Task prompt:
Report only how many lines of the records contain the word "agosto".

Excerpted data:

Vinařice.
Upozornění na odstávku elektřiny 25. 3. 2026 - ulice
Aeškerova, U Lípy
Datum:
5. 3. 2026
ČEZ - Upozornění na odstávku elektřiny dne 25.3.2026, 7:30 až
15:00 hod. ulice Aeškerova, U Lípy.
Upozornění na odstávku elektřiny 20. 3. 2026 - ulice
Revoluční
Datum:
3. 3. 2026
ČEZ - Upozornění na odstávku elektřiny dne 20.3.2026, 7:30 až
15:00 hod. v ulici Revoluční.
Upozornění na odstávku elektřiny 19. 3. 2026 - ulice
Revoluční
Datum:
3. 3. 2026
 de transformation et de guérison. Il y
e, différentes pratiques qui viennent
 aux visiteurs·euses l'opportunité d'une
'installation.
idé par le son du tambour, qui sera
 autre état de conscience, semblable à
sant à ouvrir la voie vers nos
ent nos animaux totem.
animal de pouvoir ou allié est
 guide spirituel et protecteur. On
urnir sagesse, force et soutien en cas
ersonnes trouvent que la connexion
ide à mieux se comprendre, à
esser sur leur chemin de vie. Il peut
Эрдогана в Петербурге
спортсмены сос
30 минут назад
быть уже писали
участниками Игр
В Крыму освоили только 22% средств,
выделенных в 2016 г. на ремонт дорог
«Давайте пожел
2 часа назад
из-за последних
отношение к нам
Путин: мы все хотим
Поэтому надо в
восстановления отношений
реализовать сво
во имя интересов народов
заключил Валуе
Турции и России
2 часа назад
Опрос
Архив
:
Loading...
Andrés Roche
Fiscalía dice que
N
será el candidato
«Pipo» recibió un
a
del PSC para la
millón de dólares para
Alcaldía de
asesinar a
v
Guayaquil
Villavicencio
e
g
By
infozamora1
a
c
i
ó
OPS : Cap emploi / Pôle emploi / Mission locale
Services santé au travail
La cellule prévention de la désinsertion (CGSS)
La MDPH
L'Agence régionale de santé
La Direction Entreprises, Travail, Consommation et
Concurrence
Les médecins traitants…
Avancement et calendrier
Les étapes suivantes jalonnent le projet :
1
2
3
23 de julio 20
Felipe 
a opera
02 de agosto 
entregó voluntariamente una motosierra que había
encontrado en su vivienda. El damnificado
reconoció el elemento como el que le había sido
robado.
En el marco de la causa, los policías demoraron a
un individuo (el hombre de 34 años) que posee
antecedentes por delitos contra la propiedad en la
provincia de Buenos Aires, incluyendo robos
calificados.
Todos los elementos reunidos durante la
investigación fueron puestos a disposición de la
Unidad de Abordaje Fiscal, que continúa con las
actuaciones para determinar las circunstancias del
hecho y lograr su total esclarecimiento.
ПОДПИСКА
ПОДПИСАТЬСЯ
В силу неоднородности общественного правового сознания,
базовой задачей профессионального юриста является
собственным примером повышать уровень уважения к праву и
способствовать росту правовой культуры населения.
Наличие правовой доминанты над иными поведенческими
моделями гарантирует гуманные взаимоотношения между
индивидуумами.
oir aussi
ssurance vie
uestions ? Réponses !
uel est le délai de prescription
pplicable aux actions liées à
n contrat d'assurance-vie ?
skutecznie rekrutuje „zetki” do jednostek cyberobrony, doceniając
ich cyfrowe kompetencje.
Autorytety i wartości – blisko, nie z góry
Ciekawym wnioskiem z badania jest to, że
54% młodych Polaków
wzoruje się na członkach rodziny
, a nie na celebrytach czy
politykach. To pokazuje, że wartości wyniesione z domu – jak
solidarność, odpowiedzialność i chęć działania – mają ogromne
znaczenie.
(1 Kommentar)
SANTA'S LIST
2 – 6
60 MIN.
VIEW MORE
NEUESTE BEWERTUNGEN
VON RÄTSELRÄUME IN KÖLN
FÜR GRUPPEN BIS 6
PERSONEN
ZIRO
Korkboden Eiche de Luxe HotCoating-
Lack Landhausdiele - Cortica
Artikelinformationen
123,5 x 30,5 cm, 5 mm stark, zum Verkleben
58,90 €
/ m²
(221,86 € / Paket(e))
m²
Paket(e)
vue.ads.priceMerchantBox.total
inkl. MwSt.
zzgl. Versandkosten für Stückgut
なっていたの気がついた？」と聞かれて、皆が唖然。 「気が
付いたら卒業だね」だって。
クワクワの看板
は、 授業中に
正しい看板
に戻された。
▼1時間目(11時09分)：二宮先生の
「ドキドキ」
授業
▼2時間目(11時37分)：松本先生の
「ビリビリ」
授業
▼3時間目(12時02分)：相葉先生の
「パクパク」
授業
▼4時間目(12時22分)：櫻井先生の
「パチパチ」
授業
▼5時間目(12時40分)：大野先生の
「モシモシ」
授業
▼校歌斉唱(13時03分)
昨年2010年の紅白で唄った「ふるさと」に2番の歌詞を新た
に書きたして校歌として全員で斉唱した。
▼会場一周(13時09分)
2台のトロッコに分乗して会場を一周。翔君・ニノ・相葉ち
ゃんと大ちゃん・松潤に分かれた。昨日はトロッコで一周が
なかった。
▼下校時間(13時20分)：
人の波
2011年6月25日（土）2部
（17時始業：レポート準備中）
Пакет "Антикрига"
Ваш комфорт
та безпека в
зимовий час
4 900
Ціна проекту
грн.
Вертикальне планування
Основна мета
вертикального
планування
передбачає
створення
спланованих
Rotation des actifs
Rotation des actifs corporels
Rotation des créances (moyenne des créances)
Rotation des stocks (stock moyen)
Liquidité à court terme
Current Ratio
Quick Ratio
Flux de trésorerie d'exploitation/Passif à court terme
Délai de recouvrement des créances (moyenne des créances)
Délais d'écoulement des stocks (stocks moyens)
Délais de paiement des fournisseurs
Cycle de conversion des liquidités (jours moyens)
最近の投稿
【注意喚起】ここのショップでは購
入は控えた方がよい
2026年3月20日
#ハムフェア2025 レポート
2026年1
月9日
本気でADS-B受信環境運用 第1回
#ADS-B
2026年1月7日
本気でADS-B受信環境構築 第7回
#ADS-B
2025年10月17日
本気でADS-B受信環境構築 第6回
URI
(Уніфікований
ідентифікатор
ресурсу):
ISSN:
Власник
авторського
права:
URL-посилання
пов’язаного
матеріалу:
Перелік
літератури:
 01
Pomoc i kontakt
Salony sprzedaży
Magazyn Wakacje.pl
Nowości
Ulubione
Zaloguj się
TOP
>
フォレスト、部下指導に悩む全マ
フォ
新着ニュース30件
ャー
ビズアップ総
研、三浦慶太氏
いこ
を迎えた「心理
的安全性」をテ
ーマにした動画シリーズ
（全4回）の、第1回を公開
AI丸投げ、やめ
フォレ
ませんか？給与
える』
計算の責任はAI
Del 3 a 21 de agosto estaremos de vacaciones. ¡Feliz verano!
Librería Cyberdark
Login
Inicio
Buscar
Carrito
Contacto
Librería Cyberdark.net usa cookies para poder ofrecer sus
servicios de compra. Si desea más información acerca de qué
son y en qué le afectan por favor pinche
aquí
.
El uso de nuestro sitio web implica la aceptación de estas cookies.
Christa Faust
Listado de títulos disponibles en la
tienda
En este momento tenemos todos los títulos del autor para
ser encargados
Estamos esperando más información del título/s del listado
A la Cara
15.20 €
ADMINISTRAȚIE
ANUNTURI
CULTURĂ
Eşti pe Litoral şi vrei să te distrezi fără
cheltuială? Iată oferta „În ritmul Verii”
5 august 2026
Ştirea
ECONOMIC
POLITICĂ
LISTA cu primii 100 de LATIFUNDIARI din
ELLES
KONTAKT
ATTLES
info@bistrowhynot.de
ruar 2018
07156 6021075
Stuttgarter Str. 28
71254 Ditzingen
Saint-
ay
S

Solved problem:
2